» **PROBLEM DETAILS**
Could you write out every record below exactly, leaving out any pictures?

(Collected data)

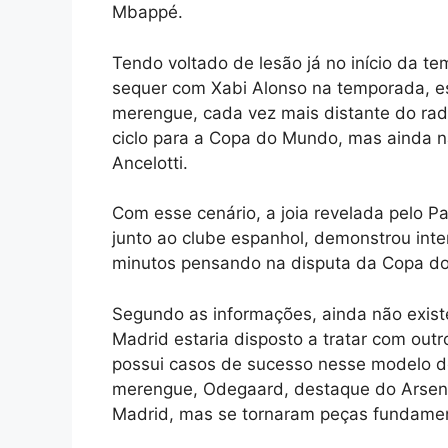
Mbappé.
Tendo voltado de lesão já no início da t
sequer com Xabi Alonso na temporada, e
merengue, cada vez mais distante do radar
ciclo para a Copa do Mundo, mas ainda nã
Ancelotti.
Com esse cenário, a joia revelada pelo Pa
junto ao clube espanhol, demonstrou int
minutos pensando na disputa da Copa d
Segundo as informações, ainda não existe
Madrid estaria disposto a tratar com out
possui casos de sucesso nesse modelo de
merengue, Odegaard, destaque do Arsena
Madrid, mas se tornaram peças fundame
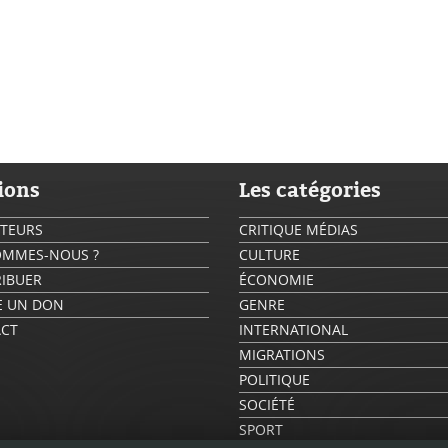
ions
Les catégories
UTEURS
CRITIQUE MÉDIAS
OMMES-NOUS ?
CULTURE
IBUER
ÉCONOMIE
RE UN DON
GENRE
CT
INTERNATIONAL
MIGRATIONS
POLITIQUE
SOCIÉTÉ
SPORT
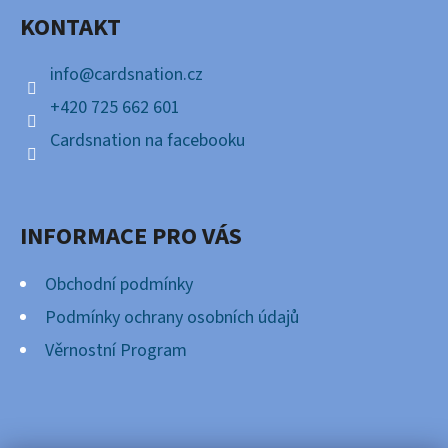
A
KONTAKT
T
Í
info
@
cardsnation.cz
+420 725 662 601
Cardsnation na facebooku
INFORMACE PRO VÁS
Obchodní podmínky
Podmínky ochrany osobních údajů
Věrnostní Program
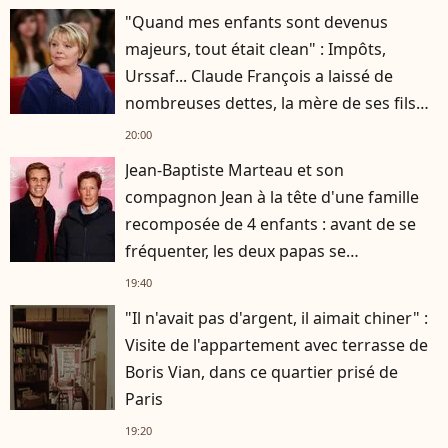
"Quand mes enfants sont devenus
majeurs, tout était clean" : Impôts,
Urssaf... Claude François a laissé de
nombreuses dettes, la mère de ses fils
s'est occupée de tout
20:00
Jean-Baptiste Marteau et son
compagnon Jean à la tête d'une famille
recomposée de 4 enfants : avant de se
fréquenter, les deux papas se
connaissaient depuis des années
19:40
"Il n'avait pas d'argent, il aimait chiner" :
Visite de l'appartement avec terrasse de
Boris Vian, dans ce quartier prisé de
Paris
19:20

» **YOUR RESPONSE**
Mbappé.
Tendo voltado de lesão já no início da t
sequer com Xabi Alonso na temporada, e
merengue, cada vez mais distante do radar
ciclo para a Copa do Mundo, mas ainda nã
Ancelotti.
Com esse cenário, a joia revelada pelo Pa
junto ao clube espanhol, demonstrou int
minutos pensando na disputa da Copa d
Segundo as informações, ainda não existe
Madrid estaria disposto a tratar com out
possui casos de sucesso nesse modelo de
merengue, Odegaard, destaque do Arsena
Madrid, mas se tornaram peças fundame
ions
Les catégories
UTEURS
CRITIQUE MÉDIAS
OMMES-NOUS ?
CULTURE
IBUER
ÉCONOMIE
RE UN DON
GENRE
CT
INTERNATIONAL
MIGRATIONS
POLITIQUE
SOCIÉTÉ
SPORT
A
KONTAKT
T
Í
info
@
cardsnation.cz
+420 725 662 601
Cardsnation na facebooku
INFORMACE PRO VÁS
Obchodní podmínky
Podmínky ochrany osobních údajů
Věrnostní Program
"Quand mes enfants sont devenus
majeurs, tout était clean" : Impôts,
Urssaf... Claude François a laissé de
nombreuses dettes, la mère de ses fils
s'est occupée de tout
20:00
Jean-Baptiste Marteau et son
compagnon Jean à la tête d'une famille
recomposée de 4 enfants : avant de se
fréquenter, les deux papas se
connaissaient depuis des années
19:40
"Il n'avait pas d'argent, il aimait chiner" :
Visite de l'appartement avec terrasse de
Boris Vian, dans ce quartier prisé de
Paris
19:20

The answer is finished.